Exactly as they appear below, repeat the lines from the one with "Image resolution: width=1052, height=1237." through the one with "Etapes educatives (699, 27)", and no others.

▶ [Records for processing]:
____

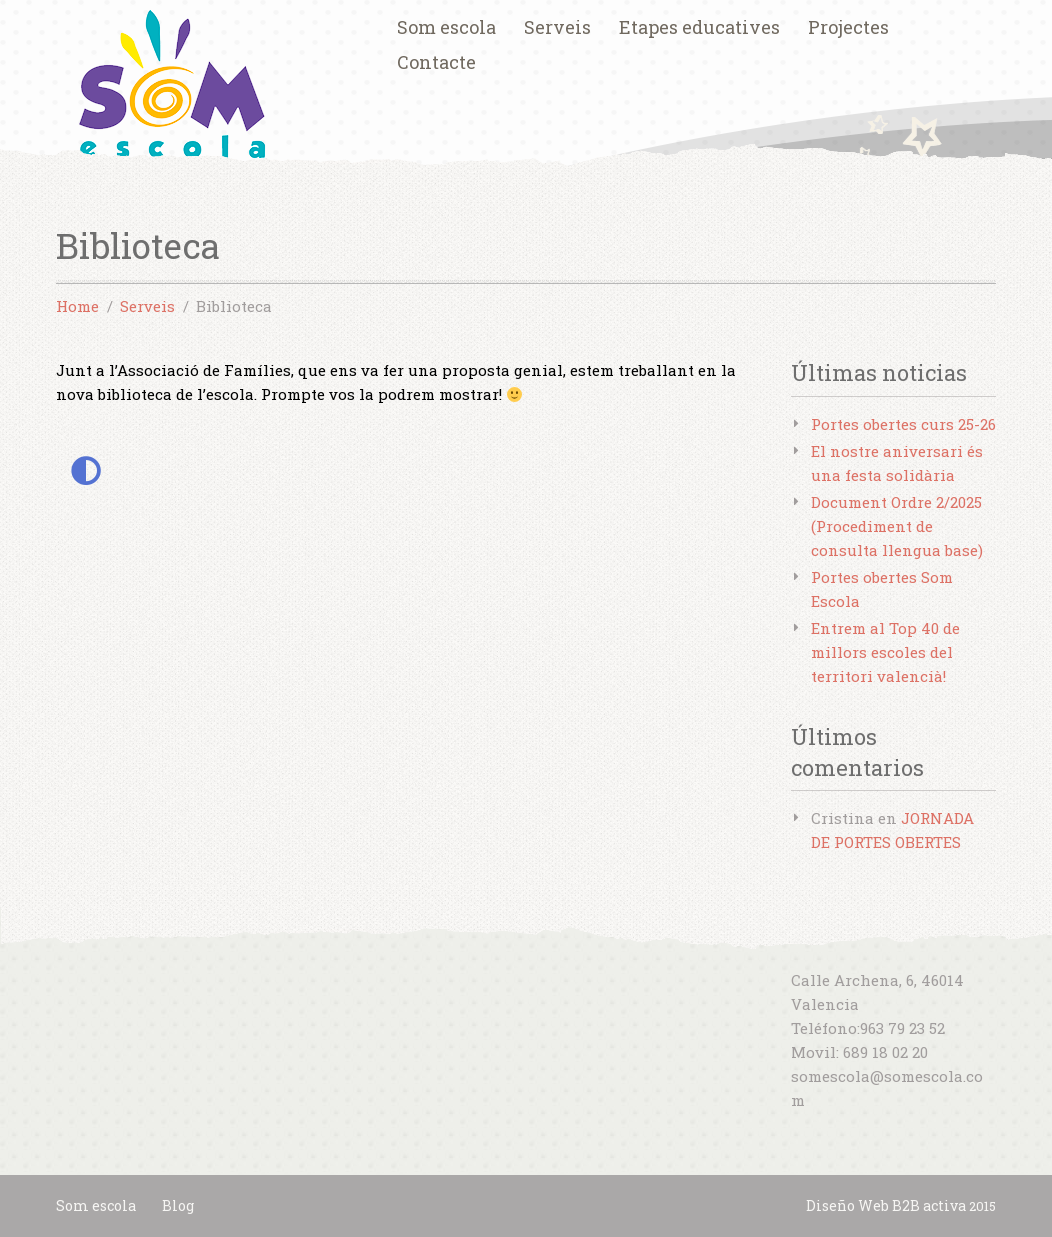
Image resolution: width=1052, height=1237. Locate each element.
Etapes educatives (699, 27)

____

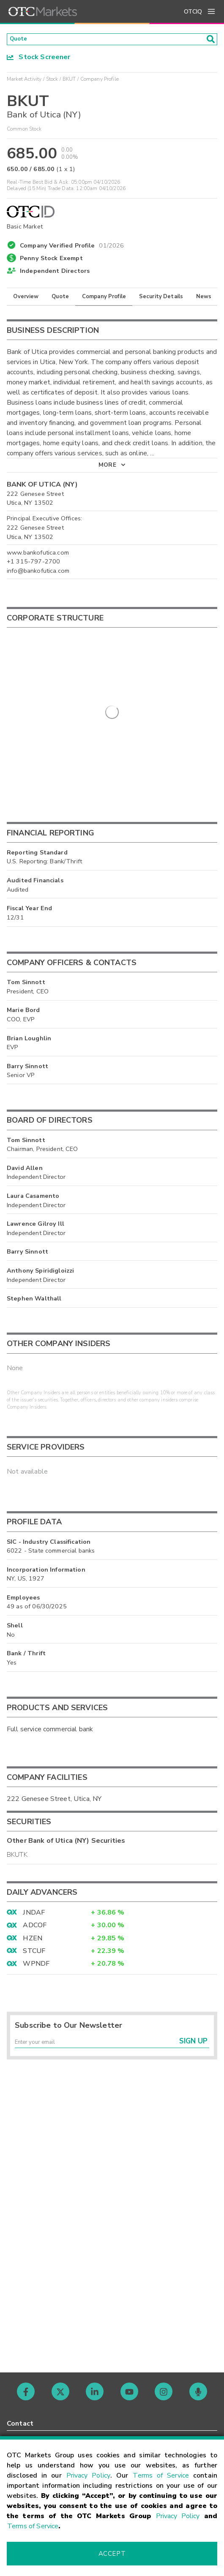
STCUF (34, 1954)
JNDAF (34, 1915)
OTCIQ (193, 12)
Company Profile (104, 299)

____

▶ [Solved problem]:
Image resolution: width=1052, height=1237. Locate each element.
Etapes educatives (699, 27)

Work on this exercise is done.